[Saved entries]
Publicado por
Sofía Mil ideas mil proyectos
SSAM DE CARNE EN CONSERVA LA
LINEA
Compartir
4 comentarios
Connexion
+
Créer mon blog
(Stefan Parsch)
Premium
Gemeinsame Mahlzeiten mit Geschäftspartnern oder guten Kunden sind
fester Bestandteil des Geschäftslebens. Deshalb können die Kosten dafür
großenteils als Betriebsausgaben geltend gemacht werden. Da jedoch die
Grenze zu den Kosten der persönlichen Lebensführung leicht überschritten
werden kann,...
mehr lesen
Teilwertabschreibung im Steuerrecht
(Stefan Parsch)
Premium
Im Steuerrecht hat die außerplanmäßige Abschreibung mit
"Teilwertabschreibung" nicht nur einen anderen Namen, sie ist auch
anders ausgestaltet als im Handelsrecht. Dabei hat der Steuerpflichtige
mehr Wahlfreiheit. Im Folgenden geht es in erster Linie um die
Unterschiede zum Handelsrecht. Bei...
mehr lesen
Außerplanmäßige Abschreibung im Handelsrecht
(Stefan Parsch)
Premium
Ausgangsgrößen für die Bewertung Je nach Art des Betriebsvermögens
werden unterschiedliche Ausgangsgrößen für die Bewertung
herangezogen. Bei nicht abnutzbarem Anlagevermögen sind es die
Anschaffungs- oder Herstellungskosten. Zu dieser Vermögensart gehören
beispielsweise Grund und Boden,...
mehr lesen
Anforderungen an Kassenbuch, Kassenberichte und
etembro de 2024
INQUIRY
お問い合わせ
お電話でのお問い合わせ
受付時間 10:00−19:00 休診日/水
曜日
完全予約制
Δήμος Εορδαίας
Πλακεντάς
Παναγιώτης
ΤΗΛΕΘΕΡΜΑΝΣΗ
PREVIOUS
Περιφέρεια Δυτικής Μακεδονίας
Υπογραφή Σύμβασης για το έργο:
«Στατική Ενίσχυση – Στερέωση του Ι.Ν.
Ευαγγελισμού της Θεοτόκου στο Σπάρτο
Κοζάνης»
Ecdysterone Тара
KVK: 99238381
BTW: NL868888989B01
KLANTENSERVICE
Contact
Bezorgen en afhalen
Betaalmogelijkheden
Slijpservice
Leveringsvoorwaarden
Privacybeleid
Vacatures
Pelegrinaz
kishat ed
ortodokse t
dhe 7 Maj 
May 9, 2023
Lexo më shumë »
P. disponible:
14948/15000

[TASK] Go through the entries and copy each line holding the string "Ausgangsgrößen".

[EXERCISE RESPONSE]
Ausgangsgrößen für die Bewertung Je nach Art des Betriebsvermögens
werden unterschiedliche Ausgangsgrößen für die Bewertung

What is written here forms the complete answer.